L'Agence des services frontaliers du Canada (ASFC) recueille et partage trop de renseignements personnels avec les douaniers américains et d'autres agences canadiennes dans le cadre d'un programme de ciblage des voyageurs, estime le commissaire à la vie privée du Canada, Daniel Therrien.

Dans un rapport publié hier, le commissaire a recommandé à l'ASFC d'apporter quelques changements à son programme national de ciblage, qui analyse les données personnelles de millions de voyageurs fournies par les compagnies aériennes.

Dans le cadre de ce programme, les renseignements relatifs à 80 000 voyageurs qui arrivent au Canada par avion chaque jour (soit 29 millions de personnes par année) sont analysés par des algorithmes informatiques afin de prédire le risque que certains individus soient impliqués dans du terrorisme ou d'autres activités criminelles. Les données passées au peigne fin comprennent le nom, la nationalité, l'adresse, le numéro de téléphone et le numéro de passeport.

Ensuite, les dossiers d'environ 60 000 voyageurs par année, soit 164 par jour, sont automatiquement mis de côté pour que des agents frontaliers mènent des recherches supplémentaires. Les renseignements personnels de ces voyageurs sont alors transmis au Service des douanes et de la protection des frontières américaines.

Enfin, un certain nombre de dossiers dans ce lot de quelque 60 000 sont par la suite retenus pour que des vérifications poussées soient faites, y compris des fouilles et des interrogatoires.

DOSSIERS D'IMPÔTS ET RÉSEAUX SOCIAUX

L'analyse du commissaire à la vie privée s'est déroulée sur une période d'un an, de janvier 2016 à janvier 2017. Le nombre de cas mis de côté par le système informatique s'est élevé à 552. Le commissaire s'est penché sur 90 d'entre eux.

« Environ le tiers des dossiers contenaient des détails personnels sans lien évident avec une évaluation du risque pour la sécurité nationale », a constaté le commissaire Daniel Therrien.

Des dossiers d'impôts et des renseignements issus des médias sociaux ont aussi été recueillis. « Dans certains cas, des reproductions de pages entières de médias sociaux avaient été ajoutées aux dossiers, notamment des listes de personnes liées, des messages publiés et des photos des cibles ainsi que de leurs conjoints, enfants ou amis », peut-on lire dans le rapport.

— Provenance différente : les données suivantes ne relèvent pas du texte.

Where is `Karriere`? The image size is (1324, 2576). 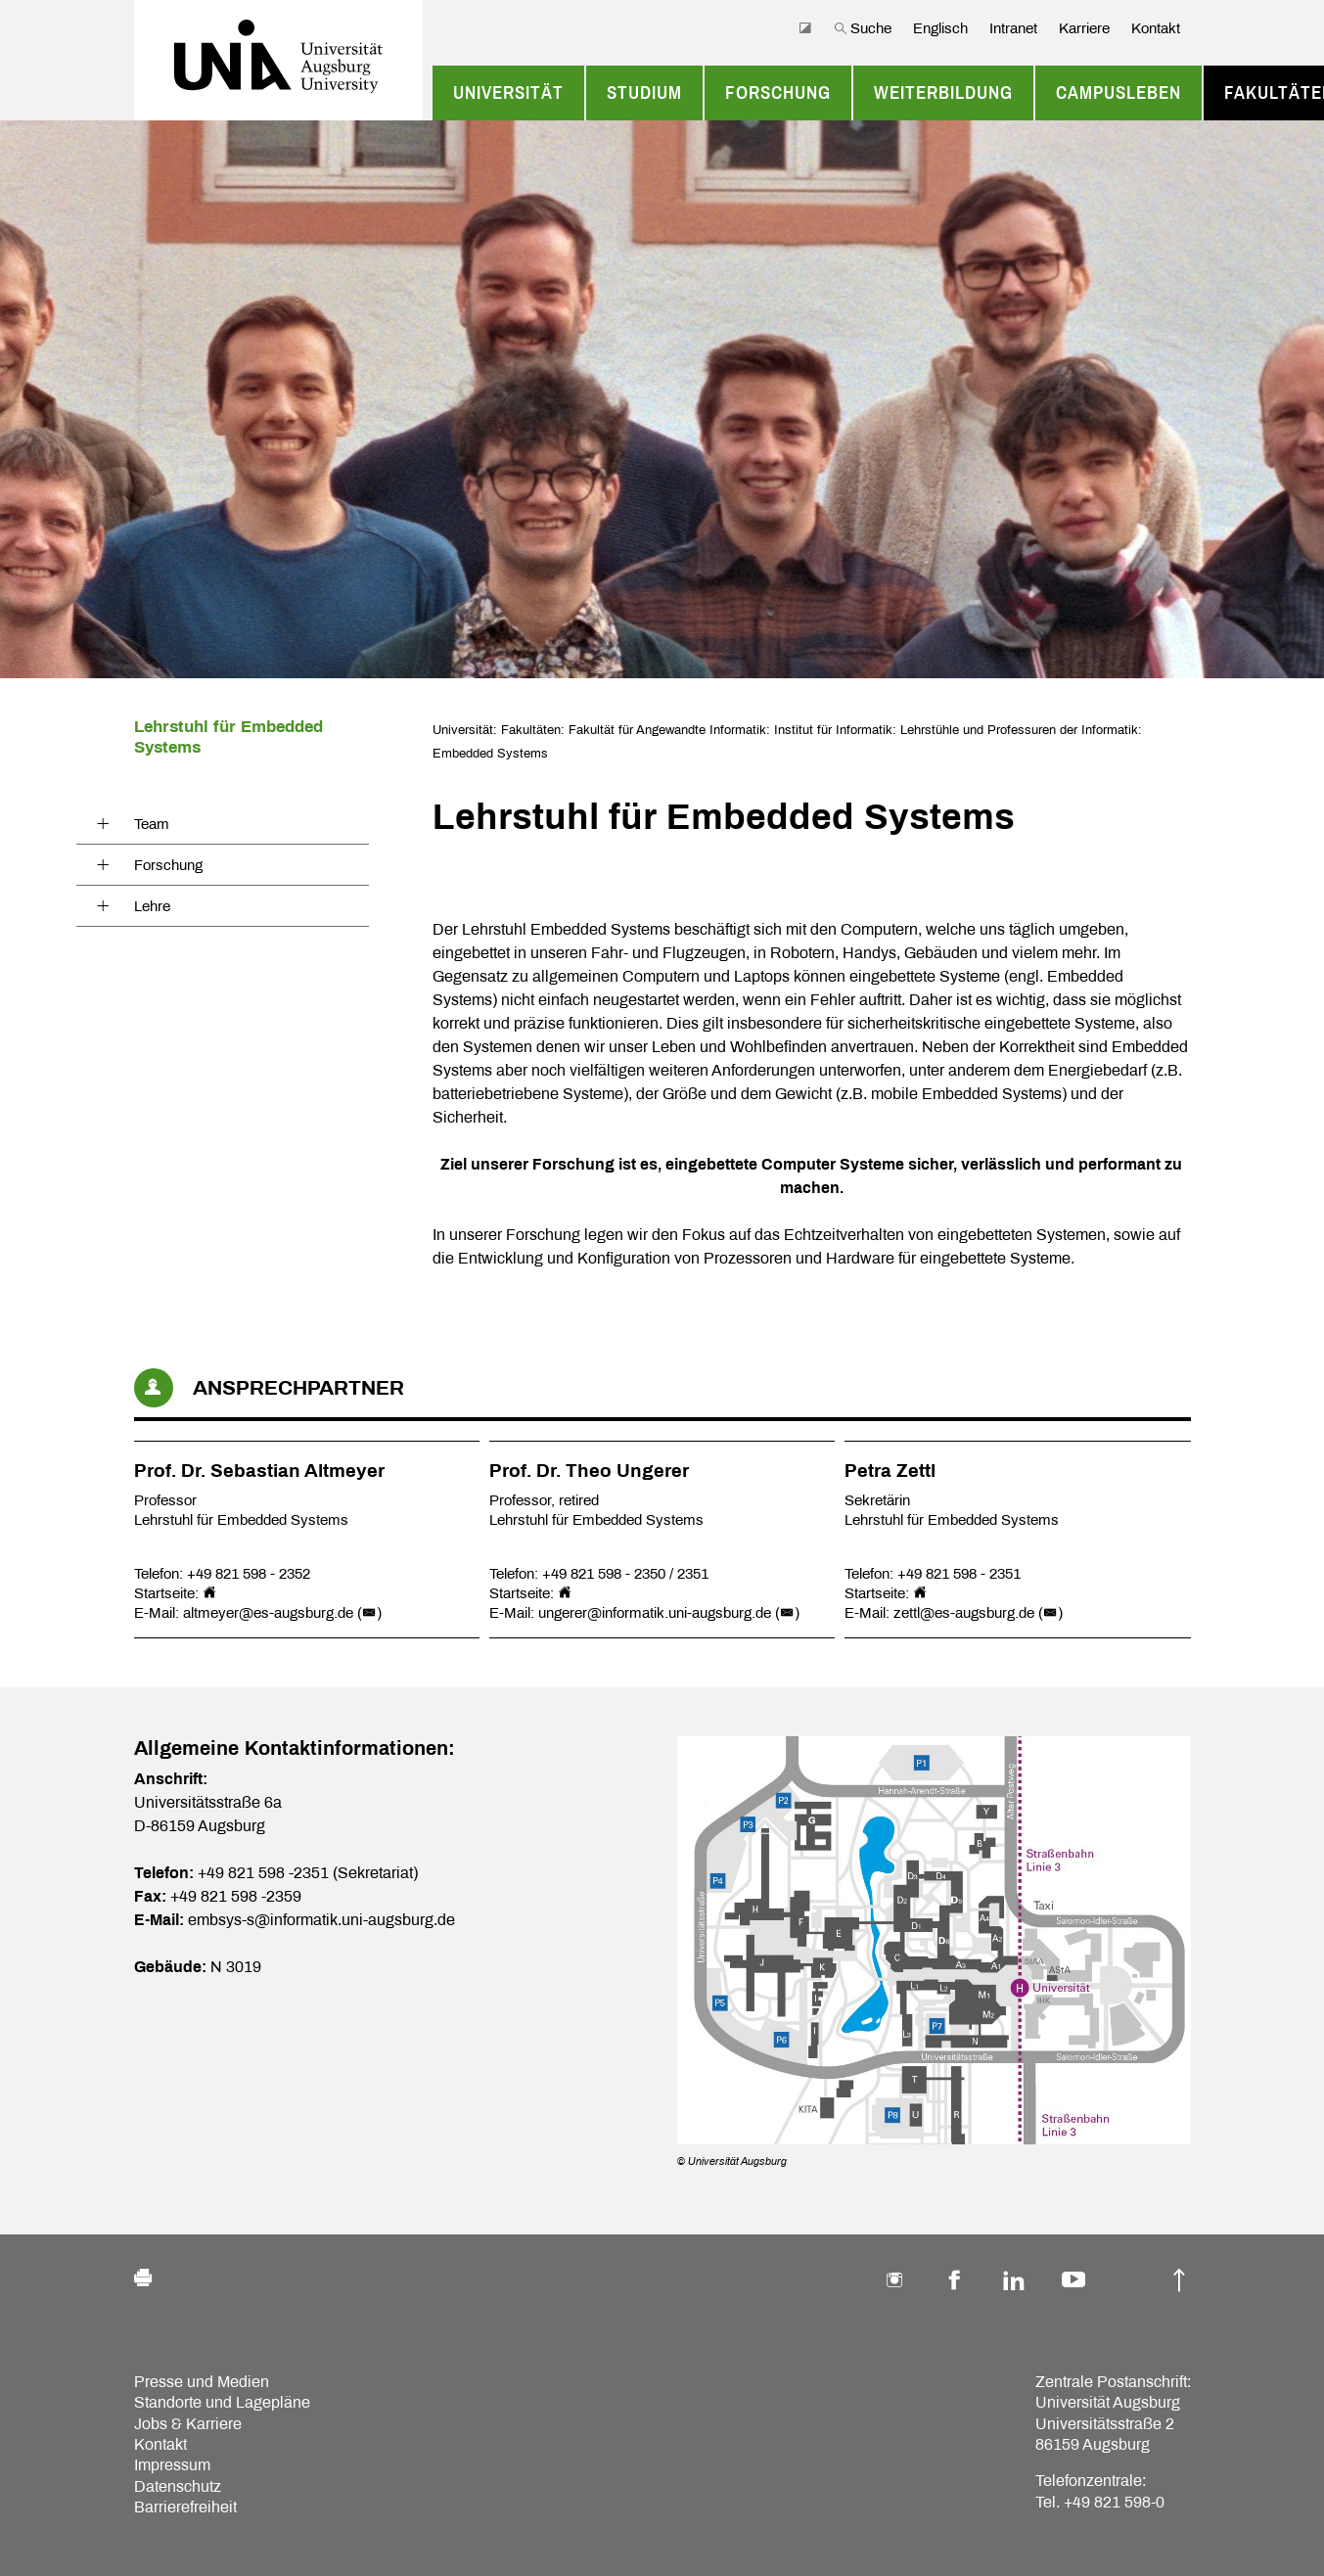 Karriere is located at coordinates (1084, 28). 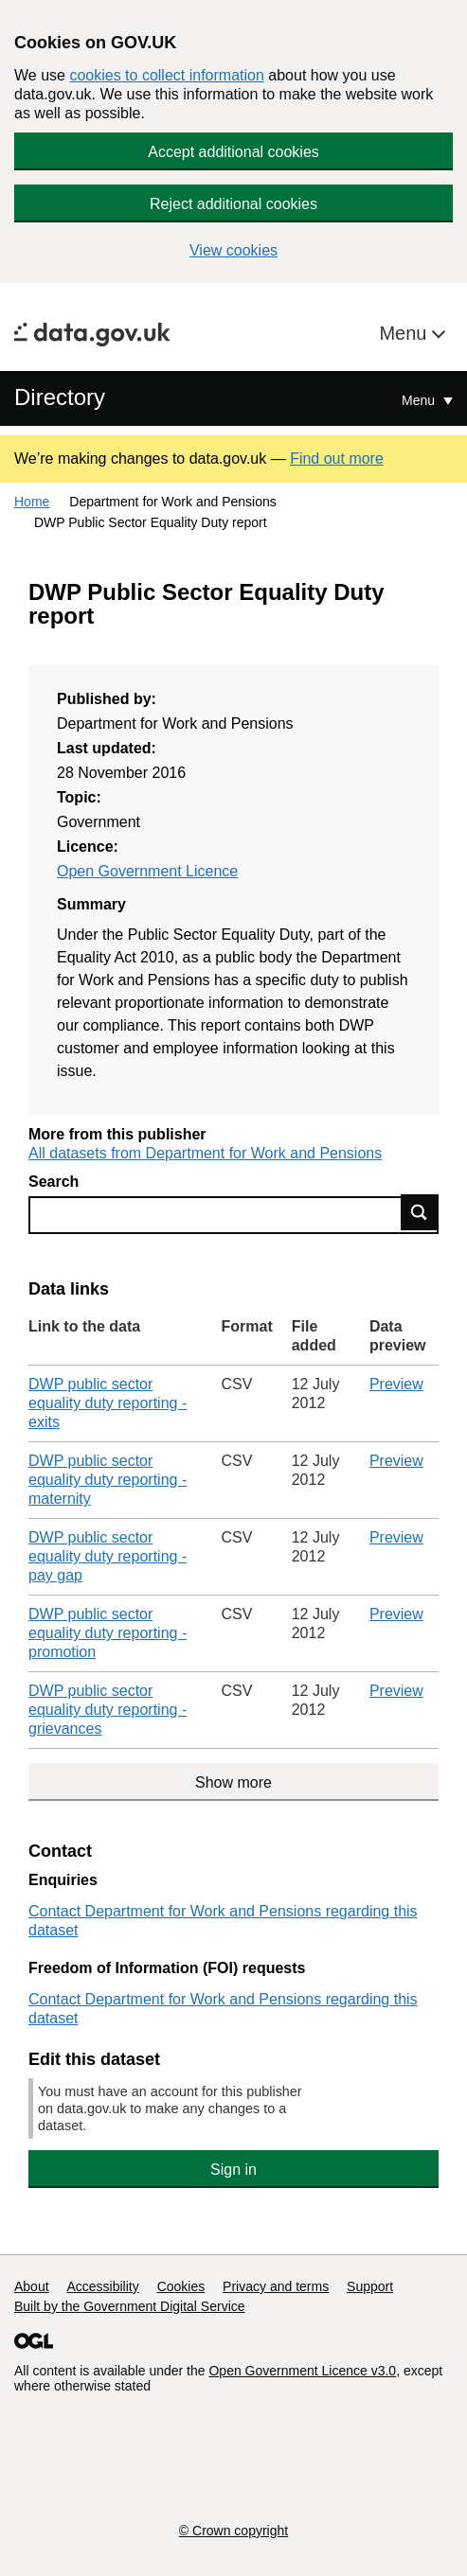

Selon le commissaire, « il y a un risque qu'un grand nombre d'individus ne représentant aucune menace pour la sécurité nationale soient assujettis régulièrement au regard de l'ASFC et de ses partenaires chargés de l'application de la loi et du renseignement, y compris dans d'autres juridictions, simplement parce qu'ils correspondent aux paramètres d'un certain scénario ».

« Les personnes n'ont aucun moyen de savoir qu'elles pourraient correspondre aux paramètres d'un certain scénario et seraient donc l'objet d'une attention particulière à la frontière, a-t-il renchéri. Il y a un risque que des informations inexactes, périmées ou hors contexte soient recueillies et conservées par l'ASFC et les partenaires avec lesquels elle échange des renseignements. »

Le rapport recommande à l'ASFC de limiter les renseignements recueillis au strict nécessaire, de revoir ses ententes avec ses partenaires pour s'assurer que les renseignements personnels partagés sont suffisamment protégés et d'envisager de restreindre le nombre de voyageurs ciblés.

C'est la deuxième fois cette semaine que le commissaire Therrien exprime des préoccupations à l'égard de pratiques touchant la vie privée des voyageurs. Lundi, il a lancé une mise en garde à l'égard de la pratique de plus en plus répandue chez les douaniers américains de fouiller les appareils électroniques comme les téléphones cellulaires. Il a recommandé aux Canadiens d'être prudents quant aux appareils et aux renseignements personnels qu'ils transportent aux États-Unis.